Rowan Rychel recognised by Royal Humane Society for 999 call
A young Borders girl who dialled 999 when her mother fell ill is to be honoured by the Royal Humane Society.
Rowan Rychel had just turned two when her mother collapsed in their Innerleithen home in September 2011.
She called emergency services and they were able to take Francesca Rychel to hospital for treatment, after which she made a full recovery.
RHS secretary Dick Wilkinson said Rowan was "almost certainly" the youngest person ever to receive the award.
"What she did was quite remarkable for someone so young," he said.
The incident happened on 16 September 2011.
Mrs Rychel fainted and struck her head on a wooden cabinet.
When Rowan could not wake her, she called 999 and told emergency services her mother was sleeping and would not wake up.
Mr Wilkinson said: "She is a truly remarkable girl who kept calm in what must have been the most terrifying day of her young life.

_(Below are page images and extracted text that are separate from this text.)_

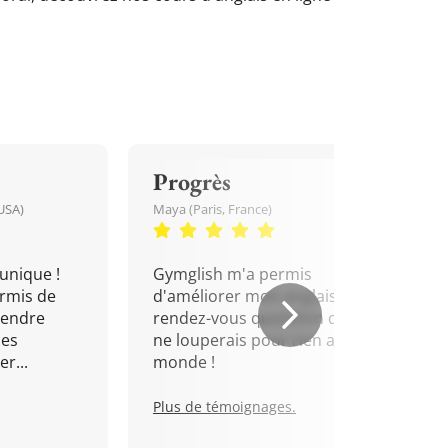
Progrès
USA)
Maya (Paris, France)
unique !
Gymglish m'a permis
rmis de
d'améliorer mon anglais. Un
rendre
rendez-vous quotidien que je
mes
ne louperais pour rien au
r...
monde !
Plus de témoignages.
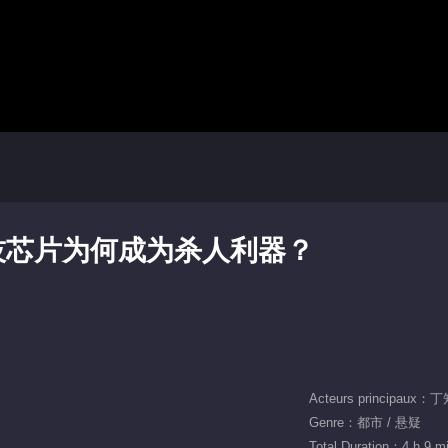
技芯片为何成为杀人利器？
Acteurs principau
Genre：都市 / 悬疑
Total Duration：4 h 9 m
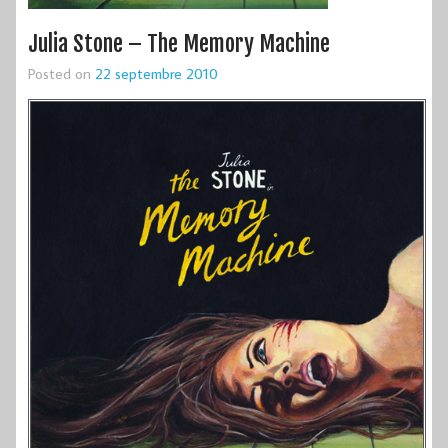
Julia Stone – The Memory Machine
Posted on
22 septembre 2010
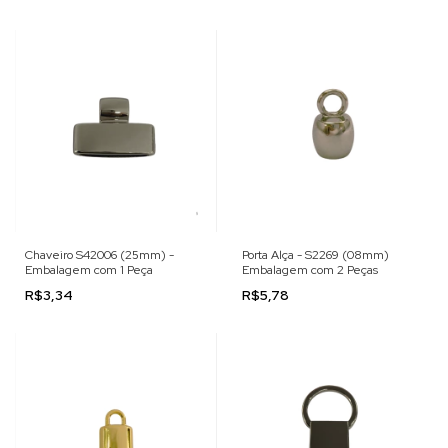
Chaveiro S42006 (25mm) -
Porta Alça - S2269 (08mm)
Embalagem com 1 Peça
Embalagem com 2 Peças
R$3,34
R$5,78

"Somehow she made the vital call that ensured her mother received medical attention."
He said her family must be immensely proud of her.

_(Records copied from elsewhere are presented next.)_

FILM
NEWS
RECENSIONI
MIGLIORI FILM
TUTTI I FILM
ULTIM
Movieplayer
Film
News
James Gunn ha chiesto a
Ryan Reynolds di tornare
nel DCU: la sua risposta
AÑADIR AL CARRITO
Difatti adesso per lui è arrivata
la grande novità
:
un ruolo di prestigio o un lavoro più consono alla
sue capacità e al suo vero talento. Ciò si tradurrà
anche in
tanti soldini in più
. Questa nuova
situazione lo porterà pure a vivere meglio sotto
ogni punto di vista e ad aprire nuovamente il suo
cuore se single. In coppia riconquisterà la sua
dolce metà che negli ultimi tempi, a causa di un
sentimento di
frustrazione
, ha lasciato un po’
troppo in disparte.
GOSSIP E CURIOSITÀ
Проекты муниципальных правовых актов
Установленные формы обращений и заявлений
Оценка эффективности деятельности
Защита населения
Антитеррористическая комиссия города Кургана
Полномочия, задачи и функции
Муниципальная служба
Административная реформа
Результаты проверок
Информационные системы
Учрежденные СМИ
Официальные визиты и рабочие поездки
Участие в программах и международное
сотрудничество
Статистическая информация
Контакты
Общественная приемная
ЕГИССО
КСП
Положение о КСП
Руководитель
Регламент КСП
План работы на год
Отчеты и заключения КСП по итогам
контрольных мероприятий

"They had clearly taught her well what to do in an emergency," he said.
"She richly deserves this award."
Thanks to Rowan's call police officers forced entry to the property and her mother was taken to hospital for treatment to a minor head injury and a dislocated knee.
Rowan collected a meritorious award from Lothian and Borders Police earlier this year.

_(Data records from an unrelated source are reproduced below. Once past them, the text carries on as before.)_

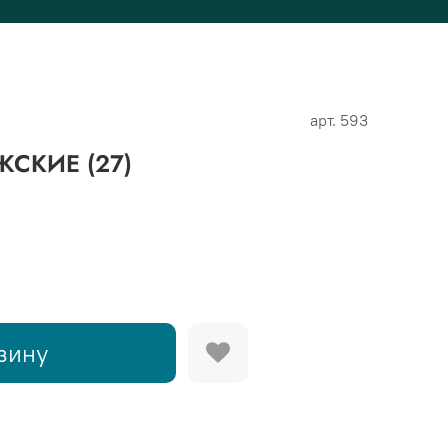
арт.
593
СКИЕ (27)
зину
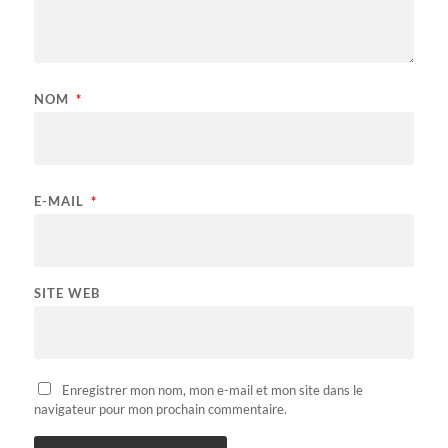
NOM
*
E-MAIL
*
SITE WEB
Enregistrer mon nom, mon e-mail et mon site dans le
navigateur pour mon prochain commentaire.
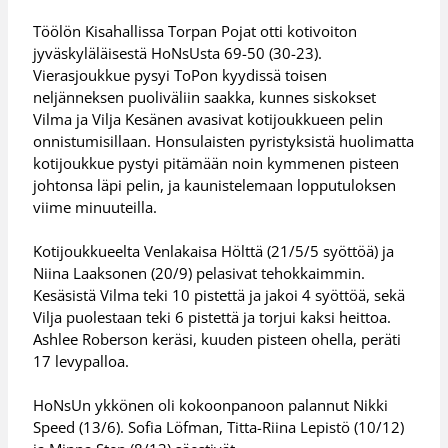
Töölön Kisahallissa Torpan Pojat otti kotivoiton
jyväskyläläisestä HoNsUsta 69-50 (30-23).
Vierasjoukkue pysyi ToPon kyydissä toisen
neljänneksen puoliväliin saakka, kunnes siskokset
Vilma ja Vilja Kesänen avasivat kotijoukkueen pelin
onnistumisillaan. Honsulaisten pyristyksistä huolimatta
kotijoukkue pystyi pitämään noin kymmenen pisteen
johtonsa läpi pelin, ja kaunistelemaan lopputuloksen
viime minuuteilla.
Kotijoukkueelta Venlakaisa Hölttä (21/5/5 syöttöä) ja
Niina Laaksonen (20/9) pelasivat tehokkaimmin.
Kesäsistä Vilma teki 10 pistettä ja jakoi 4 syöttöä, sekä
Vilja puolestaan teki 6 pistettä ja torjui kaksi heittoa.
Ashlee Roberson keräsi, kuuden pisteen ohella, peräti
17 levypalloa.
HoNsUn ykkönen oli kokoonpanoon palannut Nikki
Speed (13/6). Sofia Löfman, Titta-Riina Lepistö (10/12)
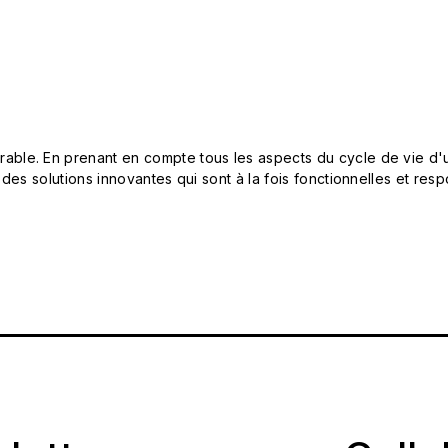
le. En prenant en compte tous les aspects du cycle de vie d'u
 des solutions innovantes qui sont à la fois fonctionnelles et 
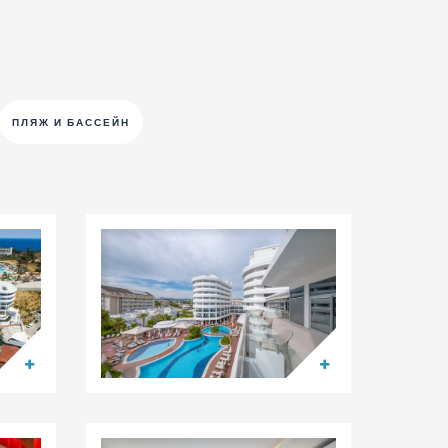
ПЛЯЖ И БАССЕЙН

The Scottish force, which is now part of Police Scotland, nominated her for the latest honour.
No date has yet been fixed for presentation of the RHS commendation, but it is expected to take place in the near future.
The RHS is the premier national body for honouring bravery in the saving of human life.
It was founded in 1774 by two of the day's eminent medical men, William Hawes and Thomas Cogan.
Their primary motive was to promote techniques of resuscitation.
It now gives out a variety of awards depending on the actions involved.